Cuando el licenciado Brambila se fue, Olvera les pidió a los nueve empleados que se formaran por orden alfabético para iniciar cuanto antes la entrega de los cheques. Mario protestó: ¿Es una burla o qué? Sin responderle Olvera se puso a pasar lista: Antúnez Cornejo Águeda. Contreras Martínez Carmen, González Arias Luisa. Parecía que nadie escuchaba su nombre. Olvera fingió no darse cuenta y continuó la lectura: Hernández Mejía …”

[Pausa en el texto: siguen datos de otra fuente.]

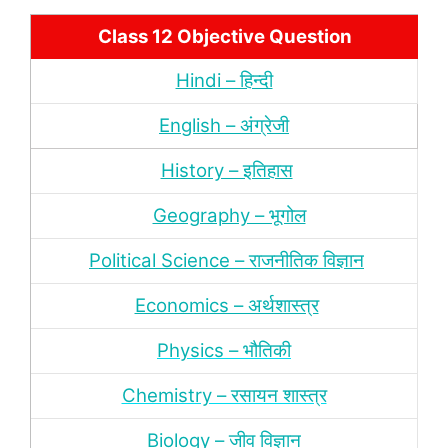
Class 12 Objective Question
Hindi – हिन्‍दी
English – अंग्रेजी
History – इतिहास
Geography – भूगोल
Political Science – राजनीतिक विज्ञान
Economics – अर्थशास्‍त्र
Physics – भौतिकी
Chemistry – रसायन शास्‍त्र
Biology – जीव विज्ञान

Sin esperar a que pronunciara su nombre Eusebio se encaminó hacia la mesa con pasos inseguros como si se aproximara al paredón de fusilamiento. Águeda intentó detenerlo: No firme, espérese. A lo mejor podemos arreglar las cosas. El hombre negó con la cabeza, siguió adelante y tomó el bolígrafo que Olvera le ofrecía. Antes de firmar se volvió hacia sus compañeros. En sus facciones alteradas podían leerse necesidad, temor, angustia: absoluta derrota.

IV

Confundido entre los vendedores y la multitud que atesta la calle Mario supone que debió de haber tenido el mismo aspecto cuando recibió el cheque. Piensa otra vez que la cifra escrita en el documento significa el pago de mil pesos por año de su vida y 2 mil 400 por cada uno de los 20 que trabajó en la agencia de Correos. Algo le dice que seguirá repitiendo esa cifra mucho después de que su liquidación se haya agotado o tal vez por el resto de su vida.